1   This summary is intended to provide an overview of the components of the Armstrong Nonemployee Directors Compensation. The applicable plans and policies referenced herein contain detailed terms and conditions. In the event of a discrepancy between this summary and any plan document or Company policy, the terms and conditions of the plan document or pertinent company policy shall govern.
 
2   In accordance with the 2008 Directors Stock Unit Plan, as adopted by the Company’s shareholders at its June 23, 2008 meeting, the annual award of restricted stock or stock units is valued at the number of stock units equal to 55% of the total annual compensation of $155,000. Fractions are rounded up to the next whole share. Complete details with respect to the award of stock units under the 2006 Phantom Stock Plan and the 2008 Director Stock Unit Plan can be found in the plan documents, which terms govern the operation of the plans and the granting of all shares. In the event of a discrepancy between this summary and the Plan document, the Plan document shall govern.

 

 


 

Perquisites
    Annual Physical Exam up to $2,000 reimbursement
 
    Directors and Officers Liability Insurance
 
    Travel Accident Insurance
 
    Participation in Armstrong Foundation’s Higher Education Gift-Matching Program (Provided by the Foundation, a separate legal entity, subject to its discretion.)
 
    Participation in Armstrong’s Employee Purchase Programs (Policy C-350)
 
    Participation in “compassionate use” provision of the Company Aircraft Operation Policy (Policy B-200)
Stock Ownership Requirement
Each director shall acquire and hold until six months following the end of his/her service, such number or value of units or shares of common stock of the Company as is specified in the Company’s Corporate Governance Principles.

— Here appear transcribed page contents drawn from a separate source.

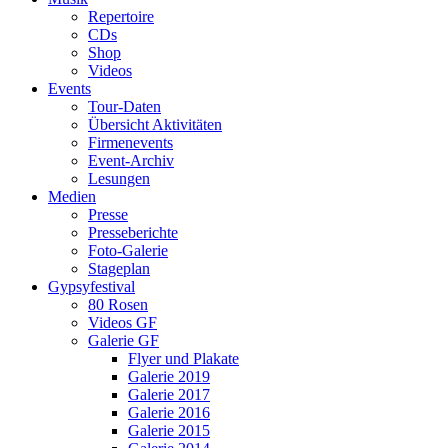
Repertoire
CDs
Shop
Videos
Events
Tour-Daten
Übersicht Aktivitäten
Firmenevents
Event-Archiv
Lesungen
Medien
Presse
Presseberichte
Foto-Galerie
Stageplan
Gypsyfestival
80 Rosen
Videos GF
Galerie GF
Flyer und Plakate
Galerie 2019
Galerie 2017
Galerie 2016
Galerie 2015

This requirement is waived as to directors designated by shareholders who, while not holding shares individually, nevertheless have an equity interest in common stock of the Company by virtue of their position with the shareholder.
Note: At the request of Messrs. Bonderman and Burns, and as adopted by the Board on September 22, 2009, neither Mr. David Bonderman nor Mr. Kevin Burns shall receive compensation for his service as a director.